**TASK:** What lines in the data hold the string "work"? Show them.

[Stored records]
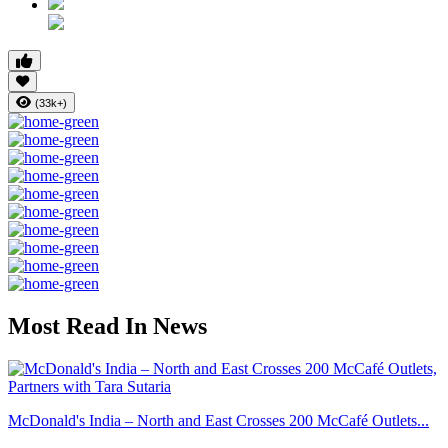
(33k+)
Most Read In News
McDonald's India – North and East Crosses 200 McCafé Outlets...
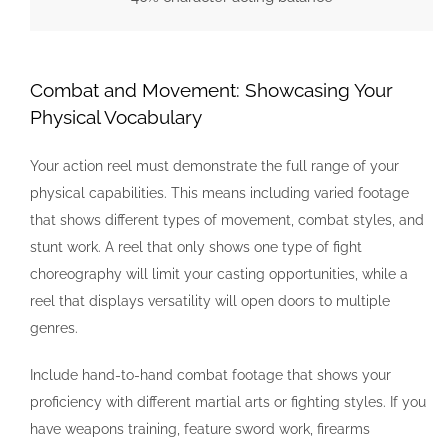
Combat and Movement: Showcasing Your
Physical Vocabulary
Your action reel must demonstrate the full range of your
physical capabilities. This means including varied footage
that shows different types of movement, combat styles, and
stunt work. A reel that only shows one type of fight
choreography will limit your casting opportunities, while a
reel that displays versatility will open doors to multiple
genres.
Include hand-to-hand combat footage that shows your
proficiency with different martial arts or fighting styles. If you
have weapons training, feature sword work, firearms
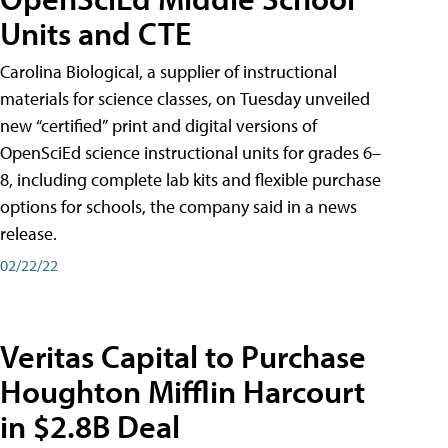
Units and CTE
Carolina Biological, a supplier of instructional
materials for science classes, on Tuesday unveiled
new “certified” print and digital versions of
OpenSciEd science instructional units for grades 6–
8, including complete lab kits and flexible purchase
options for schools, the company said in a news
release.
02/22/22
Veritas Capital to Purchase
Houghton Mifflin Harcourt
in $2.8B Deal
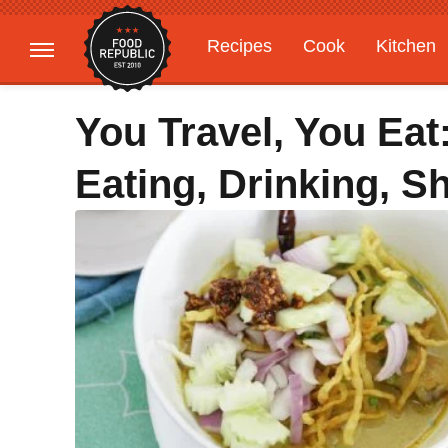
Recipes
Cook
Kitchen
Gardening
Features
You Travel, You Eat
Eating, Drinking, 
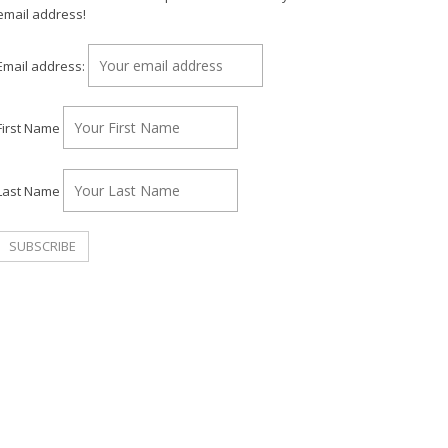
email address!
Email address:
First Name
Last Name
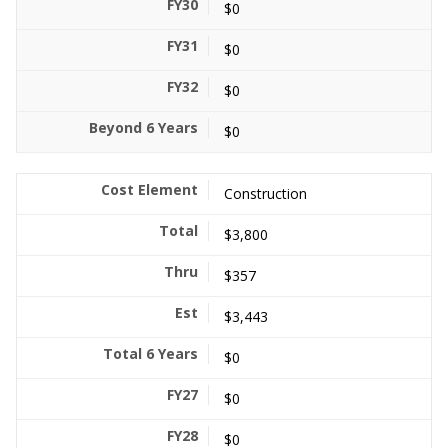
$0
$0
$0
$0
Construction
$3,800
$357
$3,443
$0
$0
$0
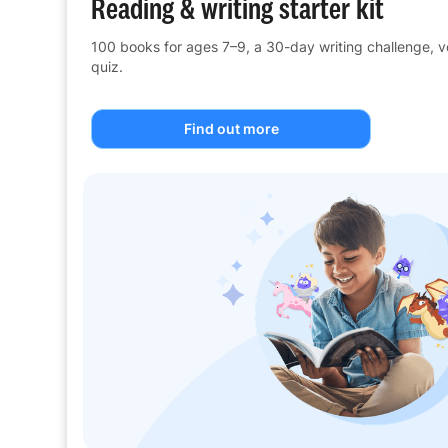
Reading & writing starter kit
100 books for ages 7–9, a 30-day writing challenge, 
quiz.
Find out more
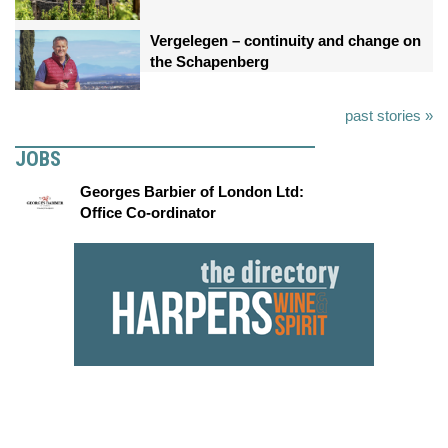
Vergelegen – continuity and change on
the Schapenberg
past stories »
JOBS
Georges Barbier of London Ltd:
Office Co-ordinator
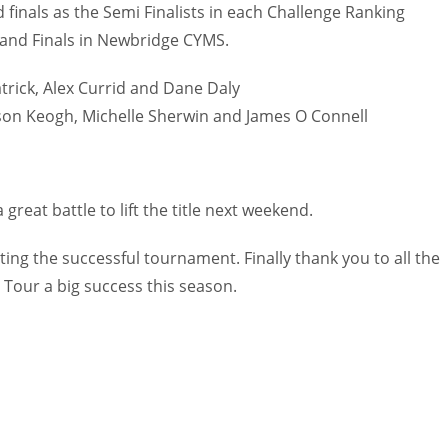
MIA
d finals as the Semi Finalists in each Challenge Ranking
PIT
OAK
17
rand Finals in Newbridge CYMS.
20
19
atrick, Alex Currid and Dane Daly
son Keogh, Michelle Sherwin and James O Connell
 great battle to lift the title next weekend.
ting the successful tournament. Finally thank you to all the
Tour a big success this season.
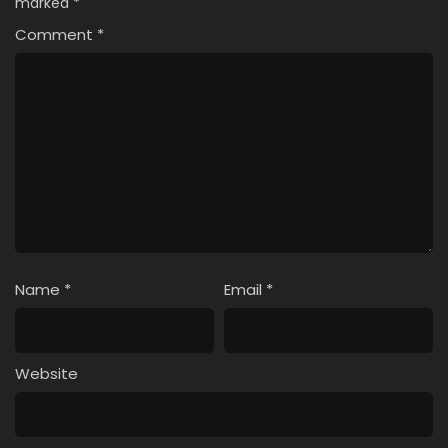
marked
*
Comment
*
Name
*
Email
*
Website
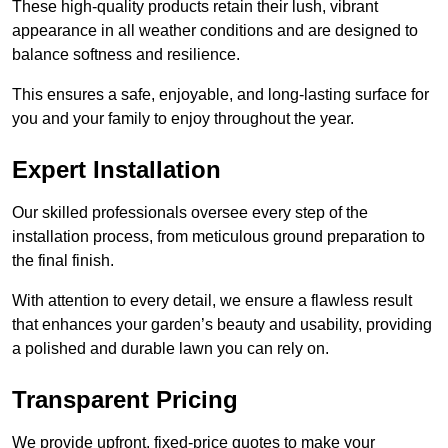
These high-quality products retain their lush, vibrant
appearance in all weather conditions and are designed to
balance softness and resilience.
This ensures a safe, enjoyable, and long-lasting surface for
you and your family to enjoy throughout the year.
Expert Installation
Our skilled professionals oversee every step of the
installation process, from meticulous ground preparation to
the final finish.
With attention to every detail, we ensure a flawless result
that enhances your garden’s beauty and usability, providing
a polished and durable lawn you can rely on.
Transparent Pricing
We provide upfront, fixed-price quotes to make your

**EXERCISE RESPONSE:**
stunt work. A reel that only shows one type of fight
have weapons training, feature sword work, firearms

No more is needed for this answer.